**PROBLEM TO SOLVE**
Scan the entries and state how many lines contain "Patsy". Write no other text.

*** ENTRIES PROVIDED ***

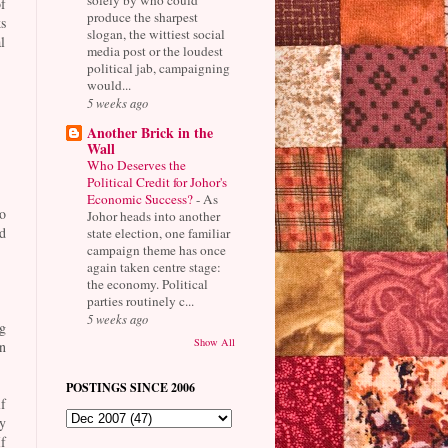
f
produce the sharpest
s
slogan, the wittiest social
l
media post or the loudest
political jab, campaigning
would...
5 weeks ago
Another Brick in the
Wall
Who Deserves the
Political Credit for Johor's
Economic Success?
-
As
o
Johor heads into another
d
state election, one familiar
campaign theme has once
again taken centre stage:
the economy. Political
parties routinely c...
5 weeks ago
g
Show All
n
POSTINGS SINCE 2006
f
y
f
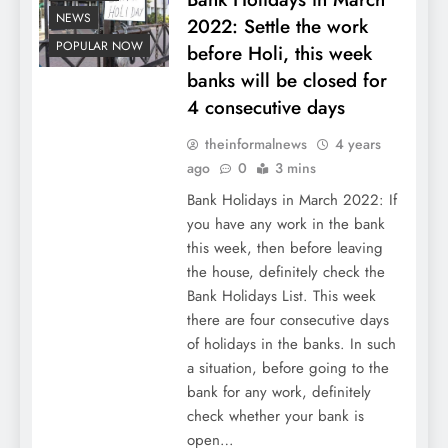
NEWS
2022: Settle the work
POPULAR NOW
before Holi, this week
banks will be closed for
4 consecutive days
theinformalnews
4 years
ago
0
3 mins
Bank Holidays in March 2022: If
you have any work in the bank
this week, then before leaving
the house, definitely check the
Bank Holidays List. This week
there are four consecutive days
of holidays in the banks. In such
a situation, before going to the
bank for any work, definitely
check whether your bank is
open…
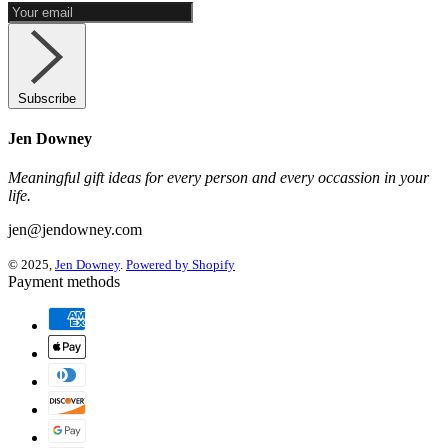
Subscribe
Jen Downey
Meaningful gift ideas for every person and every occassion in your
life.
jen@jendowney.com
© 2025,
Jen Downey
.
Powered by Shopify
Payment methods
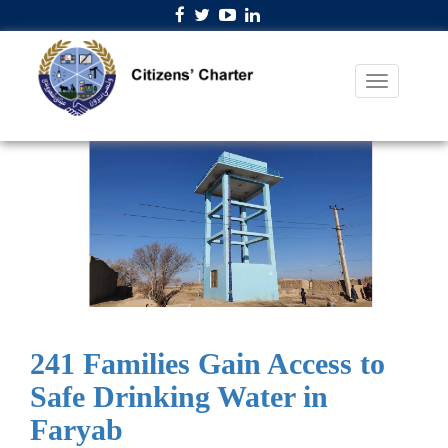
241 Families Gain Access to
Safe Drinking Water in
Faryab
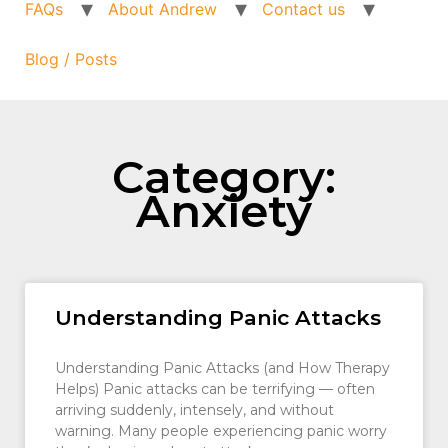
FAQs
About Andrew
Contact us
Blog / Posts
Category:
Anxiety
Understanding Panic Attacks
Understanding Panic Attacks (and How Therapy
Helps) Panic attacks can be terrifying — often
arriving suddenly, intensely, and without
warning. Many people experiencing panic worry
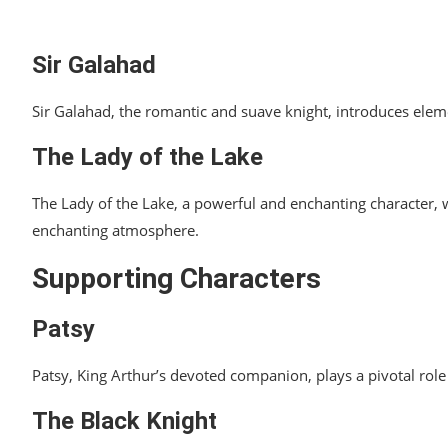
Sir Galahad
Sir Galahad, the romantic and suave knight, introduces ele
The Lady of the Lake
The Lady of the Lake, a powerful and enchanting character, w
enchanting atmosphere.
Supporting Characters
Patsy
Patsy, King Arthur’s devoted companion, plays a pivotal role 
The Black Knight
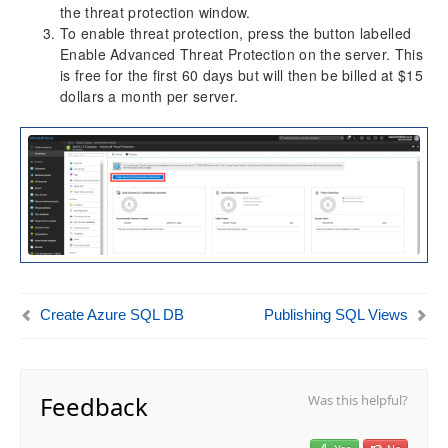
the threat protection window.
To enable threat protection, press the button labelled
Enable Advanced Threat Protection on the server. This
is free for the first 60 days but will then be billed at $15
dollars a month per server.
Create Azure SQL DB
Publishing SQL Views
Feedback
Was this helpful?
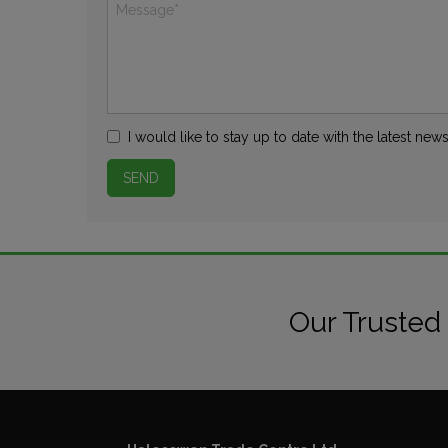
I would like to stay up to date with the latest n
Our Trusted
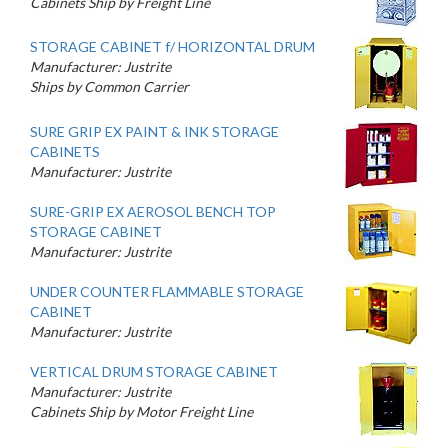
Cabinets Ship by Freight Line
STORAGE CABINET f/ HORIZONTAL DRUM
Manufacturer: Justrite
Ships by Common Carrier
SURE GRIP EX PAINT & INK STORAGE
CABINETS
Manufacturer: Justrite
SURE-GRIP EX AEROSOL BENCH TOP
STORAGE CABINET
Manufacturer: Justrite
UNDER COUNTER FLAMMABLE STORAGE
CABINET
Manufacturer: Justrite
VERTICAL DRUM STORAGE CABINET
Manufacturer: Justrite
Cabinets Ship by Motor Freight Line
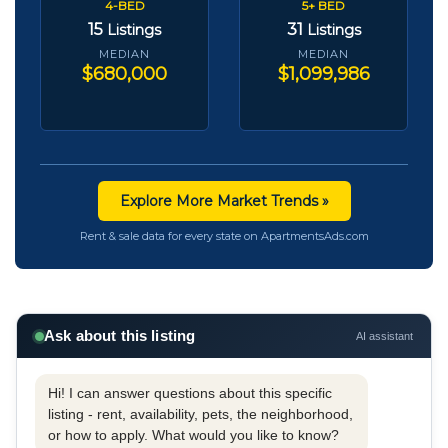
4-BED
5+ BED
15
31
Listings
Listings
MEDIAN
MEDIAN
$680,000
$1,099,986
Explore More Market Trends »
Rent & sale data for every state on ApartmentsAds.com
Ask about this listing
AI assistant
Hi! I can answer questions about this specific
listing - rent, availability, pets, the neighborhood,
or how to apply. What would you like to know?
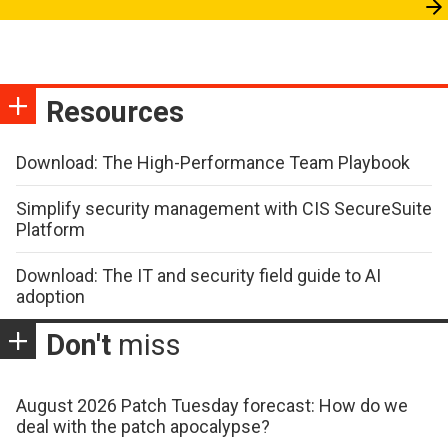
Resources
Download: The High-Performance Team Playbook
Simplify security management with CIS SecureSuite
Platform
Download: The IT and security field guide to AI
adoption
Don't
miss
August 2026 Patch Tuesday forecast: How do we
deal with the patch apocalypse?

***

**SOLUTION**
2